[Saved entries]

■ ■ ■ ■ ■ ■ ■

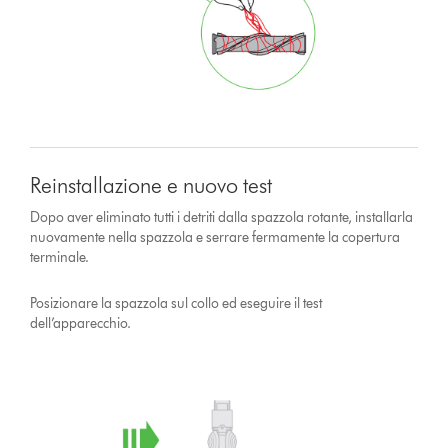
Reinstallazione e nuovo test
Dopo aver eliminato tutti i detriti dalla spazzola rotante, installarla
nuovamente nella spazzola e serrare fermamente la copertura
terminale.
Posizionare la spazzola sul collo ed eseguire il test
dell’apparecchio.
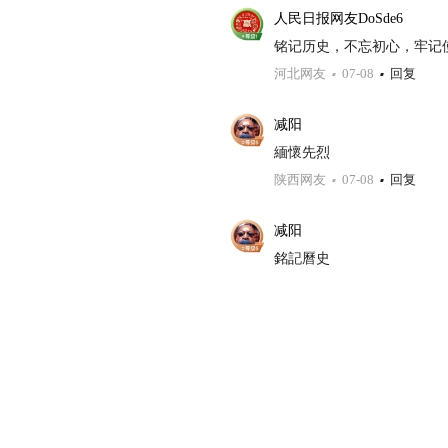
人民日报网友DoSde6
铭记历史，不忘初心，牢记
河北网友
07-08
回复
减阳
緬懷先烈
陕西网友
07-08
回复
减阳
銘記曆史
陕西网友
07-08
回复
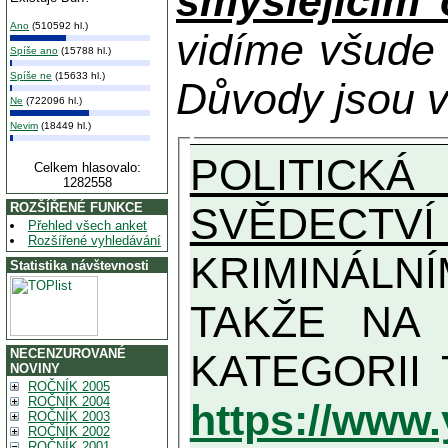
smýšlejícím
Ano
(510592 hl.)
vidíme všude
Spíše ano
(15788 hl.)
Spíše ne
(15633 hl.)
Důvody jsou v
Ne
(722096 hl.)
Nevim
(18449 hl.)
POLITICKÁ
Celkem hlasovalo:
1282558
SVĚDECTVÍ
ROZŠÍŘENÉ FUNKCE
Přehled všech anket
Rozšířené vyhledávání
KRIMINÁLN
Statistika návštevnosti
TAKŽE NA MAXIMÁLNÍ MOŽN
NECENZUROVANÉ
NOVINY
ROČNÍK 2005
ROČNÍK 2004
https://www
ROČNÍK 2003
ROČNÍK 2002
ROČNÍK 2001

■ ■ ■ ■ ■ ■ ■

[ASSIGNMENT] Give the entries above again exactly, minus their pictures.

[ANSWER BELOW]
Reinstallazione e nuovo test
Dopo aver eliminato tutti i detriti dalla spazzola rotante, installarla
nuovamente nella spazzola e serrare fermamente la copertura
terminale.
Posizionare la spazzola sul collo ed eseguire il test
dell’apparecchio.
人民日报网友DoSde6
铭记历史，不忘初心，牢记
河北网友
07-08
回复
减阳
緬懷先烈
陕西网友
07-08
回复
减阳
銘記曆史
陕西网友
07-08
回复
smýšlejícím
Ano
(510592 hl.)
vidíme všude
Spíše ano
(15788 hl.)
Spíše ne
(15633 hl.)
Důvody jsou v
Ne
(722096 hl.)
Nevim
(18449 hl.)
POLITICKÁ
Celkem hlasovalo:
1282558
SVĚDECTVÍ
ROZŠÍŘENÉ FUNKCE
Přehled všech anket
Rozšířené vyhledávání
KRIMINÁLN
Statistika návštevnosti
TAKŽE NA MAXIMÁLNÍ MOŽN
NECENZUROVANÉ
NOVINY
ROČNÍK 2005
ROČNÍK 2004
https://www
ROČNÍK 2003
ROČNÍK 2002
ROČNÍK 2001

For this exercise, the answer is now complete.